Dutch National Flag Partitioning

Dutch National Flag Partitioning

Problem Statement

Partitioning is a common process used in other algorithms such a quicksort. In this problem, we are given an Array A and an index i. We have to rearrange A such that , all elements less than A[i] appears first followed by all elements equal to A[i] followed by all elements greater than A[i]. 

Problem Solving

• Not lying but since I have done such a problem sometime in past, this has quickly led me to think of using iterators that spans 3 ranges of less than, equal to and greater than values. 
• However the first question is to where to position each initially. 
• First I thought of positioning them at begin and end -1 position, but just initializing them there because we do not have other option is breaking the invariant that at any time those iterator should point to correct values. 
• Also there can be a case where all values are same then there would be no point in doing anything. 
• This also means that we should skip the part that is correct and hence post skipping we could arrive at the correct iterator location. 
• So first iterate from both ends and get to a location for both iterators where they are in accordance with the arrangement that left iterator has values less than A[i] and the right one has values greater than A[i] 
• when this process ends we would reach the exact range we need to actually rearrange and bonus point if there is no range left to process. 
• Once we reach this range.
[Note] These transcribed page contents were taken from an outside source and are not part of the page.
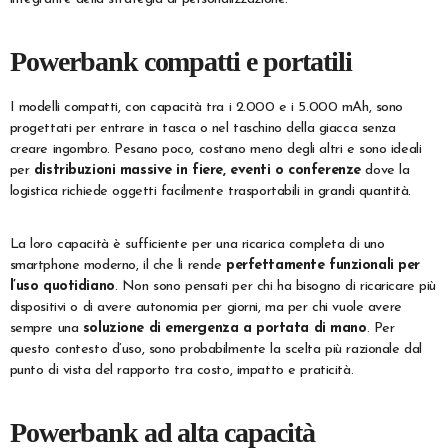
Powerbank compatti e portatili
I modelli compatti, con capacità tra i 2.000 e i 5.000 mAh, sono
progettati per entrare in tasca o nel taschino della giacca senza
creare ingombro. Pesano poco, costano meno degli altri e sono ideali
per
distribuzioni massive in fiere, eventi o conferenze
dove la
logistica richiede oggetti facilmente trasportabili in grandi quantità.
La loro capacità è sufficiente per una ricarica completa di uno
smartphone moderno, il che li rende
perfettamente funzionali per
l’uso quotidiano
. Non sono pensati per chi ha bisogno di ricaricare più
dispositivi o di avere autonomia per giorni, ma per chi vuole avere
sempre una
soluzione di emergenza a portata di mano
. Per
questo contesto d’uso, sono probabilmente la scelta più razionale dal
punto di vista del rapporto tra costo, impatto e praticità.
Powerbank ad alta capacità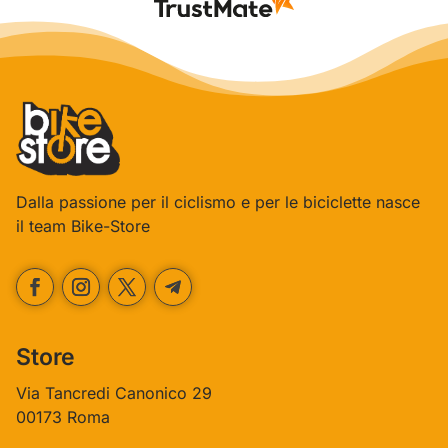
Dalla passione per il ciclismo e per le biciclette nasce
il team Bike-Store
Store
Via Tancredi Canonico 29
00173 Roma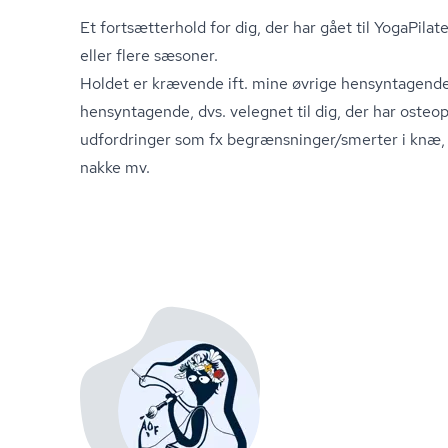
Et fortsætterhold for dig, der har gået til YogaPila
eller flere sæsoner.
Holdet er krævende ift. mine øvrige hensyntagende
hensyntagende, dvs. velegnet til dig, der har osteop
udfordringer som fx begrænsninger/smerter i knæ, h
nakke mv.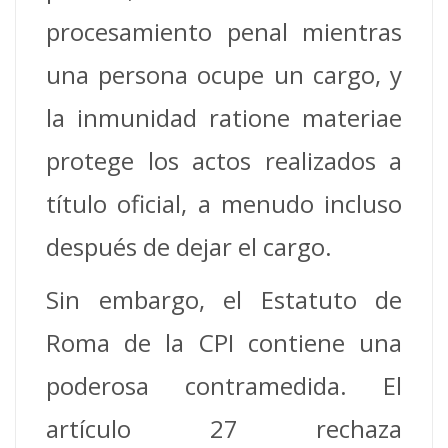
procesamiento penal mientras
una persona ocupe un cargo, y
la inmunidad ratione materiae
protege los actos realizados a
título oficial, a menudo incluso
después de dejar el cargo.
Sin embargo, el Estatuto de
Roma de la CPI contiene una
poderosa contramedida. El
artículo 27 rechaza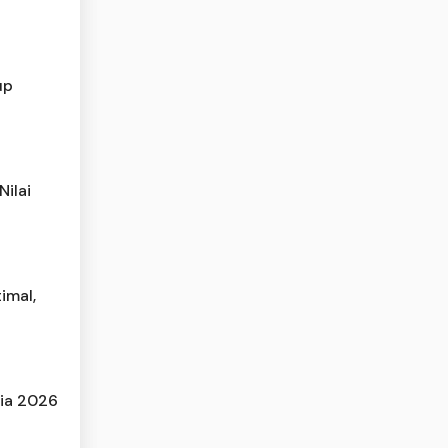
up
ilai
imal,
nia 2026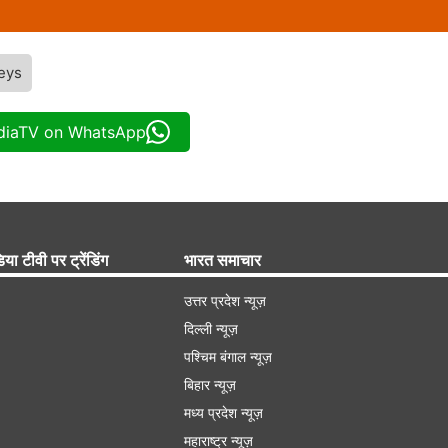
eys
ndiaTV on WhatsApp
िया टीवी पर ट्रेंडिंग
भारत समाचार
उत्तर प्रदेश न्यूज़
दिल्ली न्यूज़
पश्चिम बंगाल न्यूज़
बिहार न्यूज़
मध्य प्रदेश न्यूज़
महाराष्ट्र न्यूज़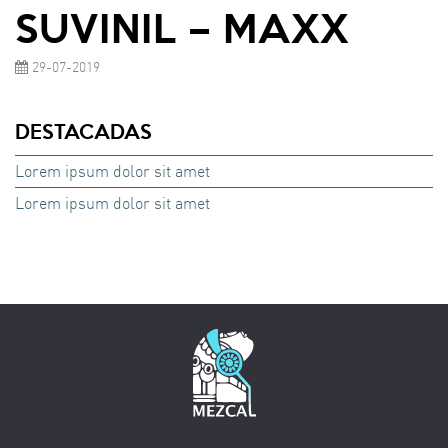
SUVINIL – MAXX
29-07-2019
DESTACADAS
Lorem ipsum dolor sit amet
Lorem ipsum dolor sit amet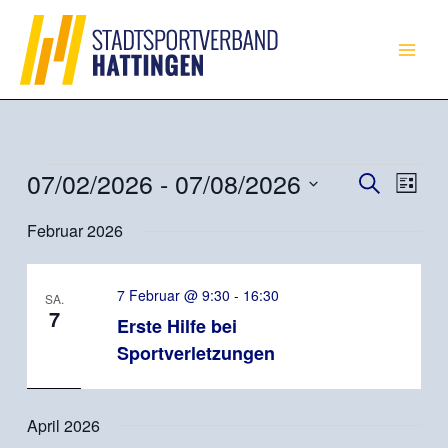
Zum
Inhalt
springen
07/02/2026
 - 
07/08/2026
Veranstaltungen
Veranstaltun
Veran
Suche
Liste
Suche
Ansic
Datum
Februar 2026
und
Navig
wählen.
Ansichten,
Navigation
7 Februar @ 9:30
-
16:30
SA.
7
Erste Hilfe bei
Sportverletzungen
April 2026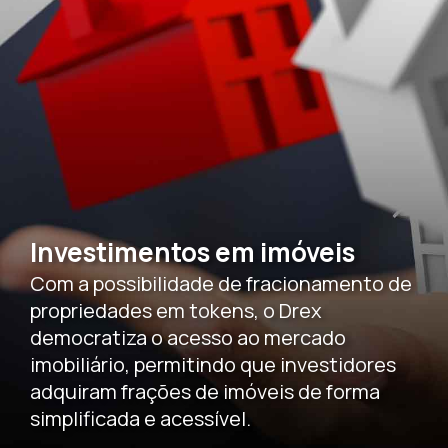
Investimentos em imóveis
Com a possibilidade de fracionamento de
propriedades em tokens, o Drex
democratiza o acesso ao mercado
imobiliário, permitindo que investidores
adquiram frações de imóveis de forma
simplificada e acessível.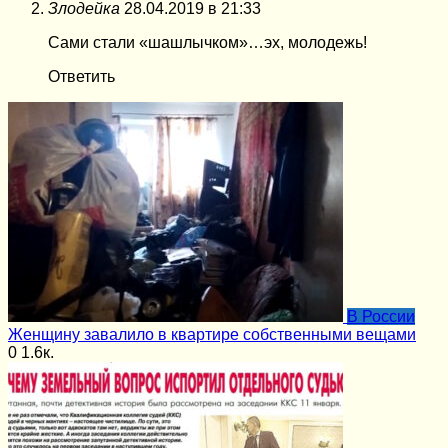
Злодейка
28.04.2019 в 21:33
Сами стали «шашлычком»…эх, молодежь!
Ответить
В России
Женщину завалило в квартире собственными вещами
0
1.6к.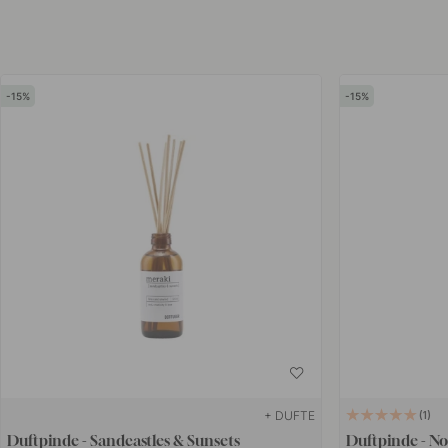
at vende pindene indimellem kan du friske duften op og få den til at 
passer bedre til øjeblikke, hvor du vil skabe mere stemning, for ekse
eller et badeværelse, der gerne må føles lidt ekstra hyggeligt.
15
15
Vores duftlys fra mærket
Torplyktan
er fremstillet af 100% vegetabils
inspireret af den svenske natur. Uanset om du leder efter duftpinde t
stemningsfuldt duftlys eller en enkel rumduft til hverdagen, finder du
hjemmet mere personligt og behageligt.
+ DUFTE
1
Duftpinde - Sandcastles & Sunsets
Duftpinde - No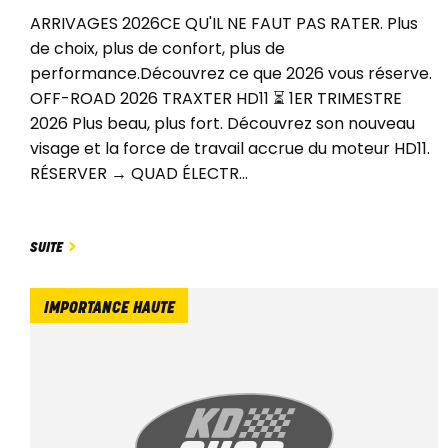
ARRIVAGES 2026CE QU'IL NE FAUT PAS RATER. Plus
de choix, plus de confort, plus de
performance.Découvrez ce que 2026 vous réserve.
OFF-ROAD 2026 TRAXTER HD11 ⏳ 1ER TRIMESTRE
2026 Plus beau, plus fort. Découvrez son nouveau
visage et la force de travail accrue du moteur HD11.
RÉSERVER → QUAD ÉLECTR...
SUITE
IMPORTANCE HAUTE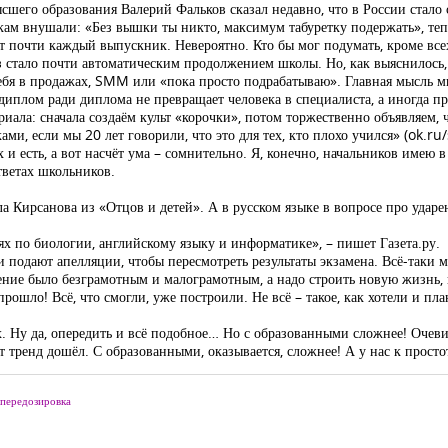
сшего образования Валерий Фальков сказал недавно, что в России стал
кам внушали: «Без вышки ты никто, максимум табуретку подержать», тепе
ит почти каждый выпускник. Невероятно. Кто бы мог подумать, кроме все
з стало почти автоматическим продолжением школы. Но, как выяснилось,
ебя в продажах, SMM или «пока просто подрабатываю». Главная мысль м
диплом ради диплома не превращает человека в специалиста, а иногда пр
риала: сначала создаём культ «корочки», потом торжественно объявляем, 
ми, если мы 20 лет говорили, что это для тех, кто плохо учился» (ok.r
 и есть, а вот насчёт ума – сомнительно. Я, конечно, начальников имею 
тветах школьников.
а Кирсанова из «Отцов и детей». А в русском языке в вопросе про ударе
х по биологии, английскому языку и информатике», – пишет Газета.ру.
 подают апелляции, чтобы пересмотреть результаты экзамена. Всё-таки 
еление было безграмотным и малограмотным, а надо строить новую жизнь, 
рошло! Всё, что смогли, уже построили. Не всё – такое, как хотели и п
х. Ну да, опередить и всё подобное… Но с образованными сложнее! Очев
т тренд дошёл. С образованными, оказывается, сложнее! А у нас к прост
передозировка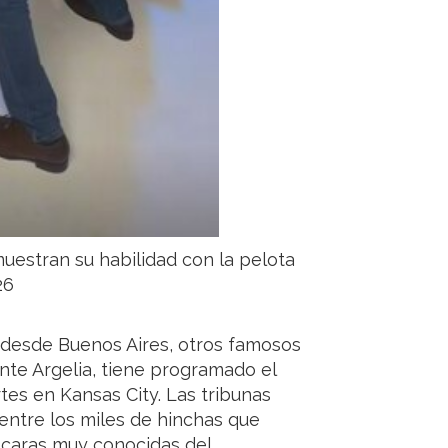
uestran su habilidad con la pelota
26
al desde Buenos Aires, otros famosos
ante Argelia, tiene programado el
rtes en Kansas City. Las tribunas
entre los miles de hinchas que
 caras muy conocidas del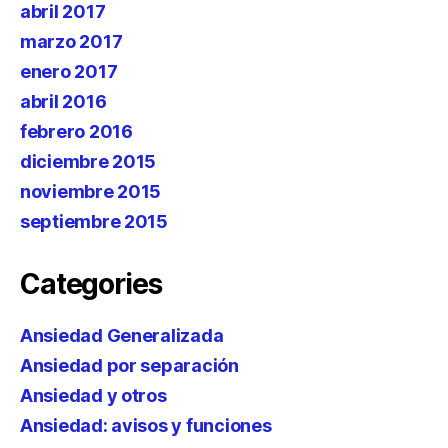
abril 2017
marzo 2017
enero 2017
abril 2016
febrero 2016
diciembre 2015
noviembre 2015
septiembre 2015
Categories
Ansiedad Generalizada
Ansiedad por separación
Ansiedad y otros
Ansiedad: avisos y funciones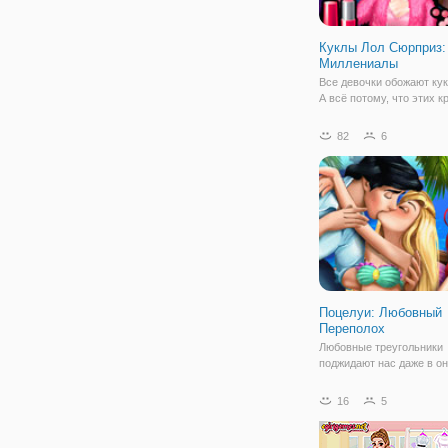
Куклы Лол Сюрприз:
Миллениалы
Все девочки обожают кук
А всё потому, что этих 
малышек можно переоде
самые красивые трендо
82
6
наряды и они всегда им и
игре "Куклы Лол Сюрприз
Миллениалы" маленькие
красавицы примерят на
Поцелуи: Любовный
Переполох
Любовные треугольники
поджидают нас даже в о
игре, как например, в "П
Любовный Переполох". В
16
5
аркаде вы увидите принц
русалочку Ариэль и Рап
образе русалки. Казалос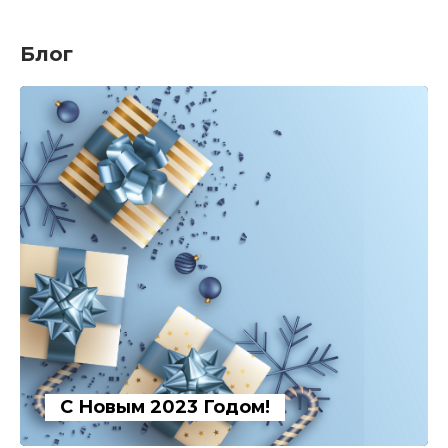
Блог
С Новым 2023 Годом!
We need to create another iterator that starts at begin + 1, to iterate till right iterator. 
• at every point we check if the iterator is less than A[i] then we swap it with left itr and increment left itr and similarly if it is greater than A[i] then we swap it with right itr.
• And yes that should do it. 
• It should also be able to handle cases where all values fall into one range, since that we would skip at the beginning only.
• I wrote it, it failed and corrected it and ran correctly then. 
• Find Code here.

Learning  

• Never doubt yourself In the first attempt the answer came out wrong and I immediately jumped to the conclusion that the comparison mechanism is incorrect since I have recalled it from past memory. 
• However it turns out that all that was missing was one more iteration that I did not perform. 
• This also makes me aware of the fact whenever we talk about iteration we need to be accurate about what are iteration limits. 
• The complexity for this solution straight forward is constant since we are only swapping elements by traversing the array once and no extra memory is required. 
• Also I learned the best way to swap elements of iterators are iter_swap a built in function in algorithms library. 
• Hmm.. simple one but panic caused a lot of time waste.